Well, why have code that can allow for such mistakes? With types defined for height
and weight
this kind of problem is much less likely to happen.
def calculateBmi(height: Height, weight: Weight): Double
val heightPerson: Height = Height(170.2)
val weightPerson: Weight = Weight(79.4)
calculateBmi(heightPerson, weightPerson) // no compile-time error
calculateBmi(weightPerson, heightPerson) // Compile-time error: Type mismatch, expected: Height, actual: Weight
Without types, you could try to perform operations that don’t make sense, and these issues might only appear at runtime, making debugging that much harder.
Reducing Bugs
In more than one instance I have discovered code in production systems where incorrect data in being passed to methods because the two fields had the same primitive data type such as String
or Int
and the developer mistook the order in which the values were supposed to be passed. If unit tests are missing or poorly written such bugs can easily enter production codebases.
Using types for all kinds of data ensures that you donβt accidentally misuse data in ways that could cause bugs. The compiler will prevent the error from happening early in the development proces.
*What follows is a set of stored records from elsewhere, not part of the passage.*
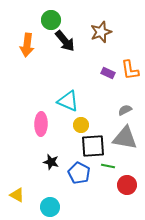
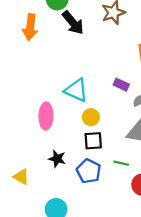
purple rectangle: (108, 73) -> (121, 85), moved
black square: (93, 146) -> (93, 141), moved, size x0.7
yellow triangle: (17, 195) -> (21, 177), moved

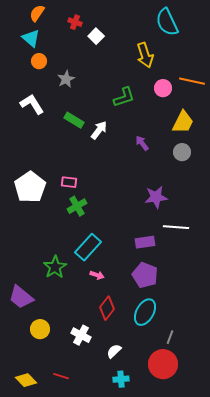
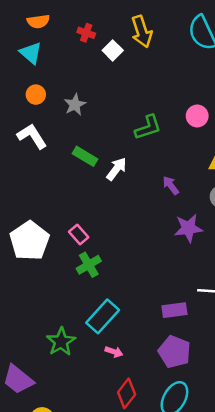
orange semicircle: (37, 13) -> (38, 21), turned -132
yellow arrow: (145, 55) -> (142, 32), moved
orange circle: (39, 61) -> (36, 95), moved
pink rectangle: (69, 182) -> (79, 235), turned 42
purple star: (156, 197) -> (188, 228), moved

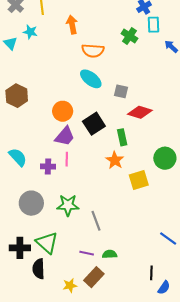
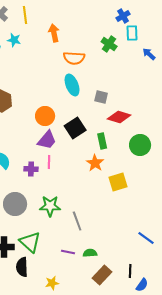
cyan ellipse: (91, 79) -> (72, 85), turned 30
green circle: (165, 158) -> (140, 145), moved
brown rectangle: (94, 277) -> (102, 275), moved

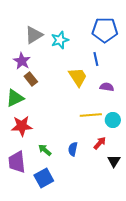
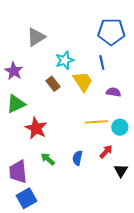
cyan star: (60, 40) -> (65, 60), moved
purple star: (22, 61) -> (14, 71), moved
brown rectangle: (31, 79) -> (53, 84), moved
red star: (22, 126) -> (36, 128), moved, turned 30
blue square: (44, 178) -> (27, 198), moved

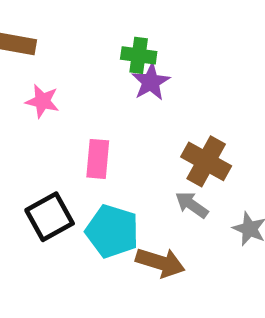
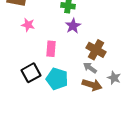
purple star: (151, 82) -> (73, 26), moved
brown arrow: (160, 263) -> (92, 85), moved

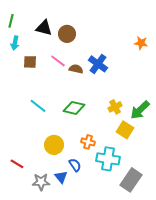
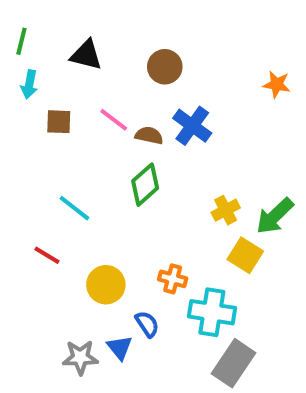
brown circle: (67, 34) -> (165, 67), moved
green diamond: (74, 108) -> (145, 185), moved, turned -55
red line: (17, 164) -> (47, 255), moved
gray rectangle: (131, 180) -> (234, 363), moved

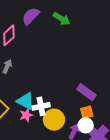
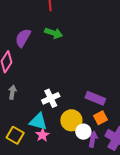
white cross: (41, 106) -> (51, 98), moved
yellow circle: (54, 120) -> (71, 120), moved
white circle: (86, 125) -> (83, 132), moved

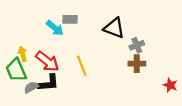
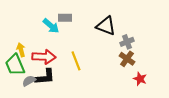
red arrow: (47, 61) -> (44, 57), turned -35
brown cross: (137, 64) -> (127, 59), turned 35
red star: (170, 85) -> (140, 79), moved

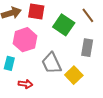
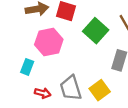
gray trapezoid: (51, 63) -> (71, 88), moved

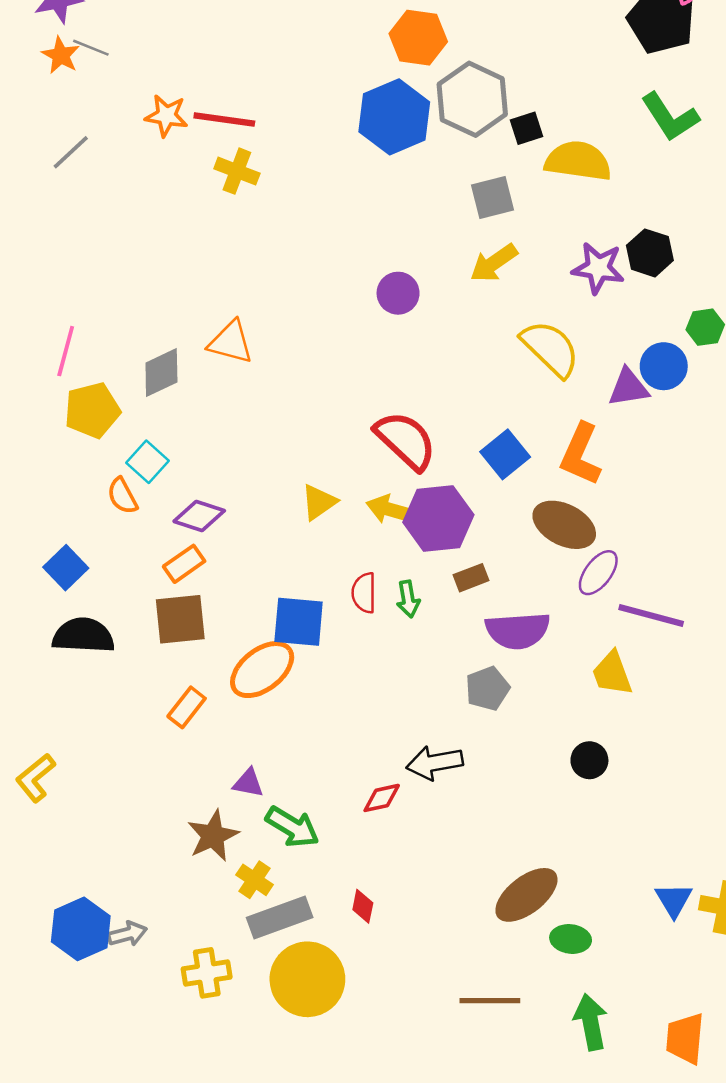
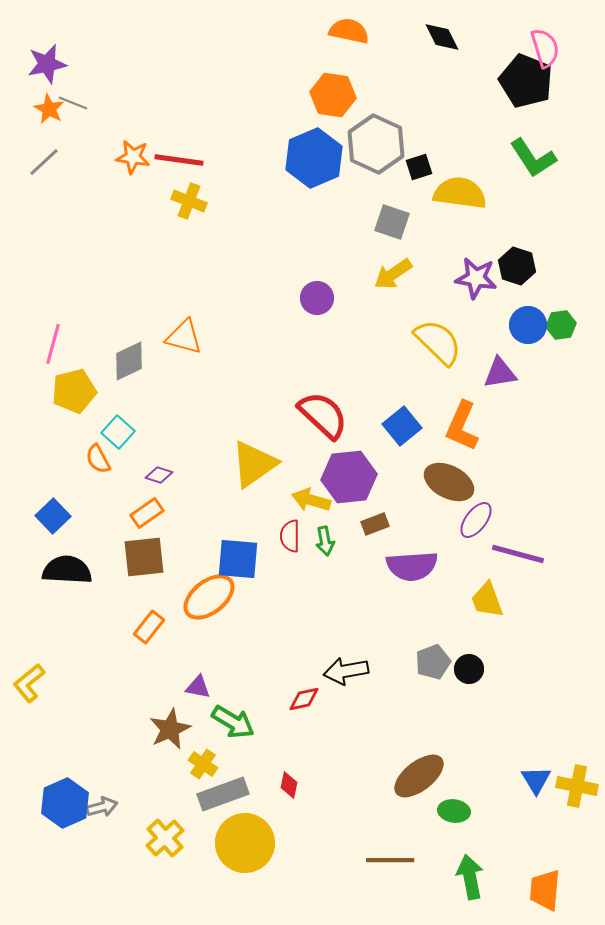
gray line: (71, 152) -> (44, 162), moved
gray square: (492, 197) -> (392, 222), turned 33
blue circle: (664, 366) -> (528, 325), moved
yellow triangle: (319, 502) -> (254, 464), size x1.6
yellow arrow: (391, 510) -> (311, 500), moved
purple diamond: (199, 516) -> (159, 475), size x0.7
gray pentagon: (487, 688) -> (433, 662), moved
yellow cross: (207, 973) -> (165, 838), turned -33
Increased Developer Productivity
By catching many issues during compilation, developers can focus on building features rather than dealing with hard-to-diagnose runtime errors. It gives developers more confidence in the correctness of their code which is a huge boost to morale. All of this in turn improves development speed and overall productivity. The added semantic sense improves code readability, maintainability and makes it much easier to build complex systems.
Conclusion
Through this post we have essentially just re-explained the benefits of using classes and object oriented programming in general, but we have extended that principle to the simplest kinds of data we work with. Defining types at the lowest levels of data helps make code more meaningful and readable, encourages reuse, ensures safety at compile time, and allows us to build complex systems upon simpler yet solid foundations. As your codebase grows and evolves, leveraging the power of types becomes crucial to building a robust, scalable, maintainable, less error-prone and easy-to-understand application.
In future posts, we’ll explore the performance aspects of types, and leverage libraries such as supertagged and shapeless that unleash the full potential of types in ways you cannot imagine.